Anyway, this doctoring lark wasn’t just about making and unmaking babies. After swearing their oaths, some young medics decided to go into general practice. This involved not so much an interview, more of a sherry evening, where it was established if you were the right sort of chap, and whether your wife the right sort of chapette, could speak proper etc. And – especially if you were Asian – whether you could play cricket, in which case your Asianness was forgiven. If you were a half-decent doctor, then so much the better.

Once in, well, there you were. “I couldn’t believe it was such good fun, it was just absolutely wonderful,” says Robert. They didn’t get everything right. “Mistakes were made, but patients weren’t educated enough to know mistakes had been made,” says another doctor, called John.

You had your patients’ trust, and respect, they never questioned you, they dressed up for you. Doctor knew best. Yes you worked hard, but you were a pillar of society. And you carried around a bag of lovely drugs, like heroin, which would take away their pain. And if it took away their life too, well they were dying anyway, and you were doing your best, by the patient.

The good times didn’t last. People began to decide they did want to know what was going on, that maybe doctor didn’t always know best. They wanted to make their choices, about contraceptives, and abortions, which was tricky, especially for Robert, and his newly discovered morality. Women started to become doctors themselves, imagine!
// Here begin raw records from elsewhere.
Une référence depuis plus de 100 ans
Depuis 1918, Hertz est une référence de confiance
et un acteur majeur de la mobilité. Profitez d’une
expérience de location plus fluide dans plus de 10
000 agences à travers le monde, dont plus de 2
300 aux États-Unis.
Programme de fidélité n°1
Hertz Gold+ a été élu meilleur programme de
Later, a really bad GP called Harold killed lots of patients – not while trying to help them but because he wanted to kill them. And that complicated things further, both with the drugs doctors carried, and the regard they were held in. No longer were they automatic pillars of society. Nowadays, surgeries are businesses, doctors are box-ticking bureaucrats. Yes they might get paid nicely, but what’s the point if they’re not having a jolly nice time too? Boo.

A couple of surprises in the latest from Denmark, The Legacy (Sky Arts 1): no murders, and no familiar faces yet, I don’t think, though there is the bridge from The Bridge at least. In other ways it is familiar. Well, it’s a family saga for one. About a matriarchal artist who lives in self-conscious chaos in a big house with an old aeroplane (but is it art?) in the front garden, and her complicated family. More complicated than they (and we) know as they/we discover when she – Veronika – dies. I don’t much mind about her going, she was infuriating.

But it’s also familiar, if you’re done Danish before, in that it creeps up and envelops you. And its characters are so intriguing, the relationships between them so complex and real, that I’m already beginning to properly care about them. Gro, Signe, Frederik and the rest: they’re my family too now.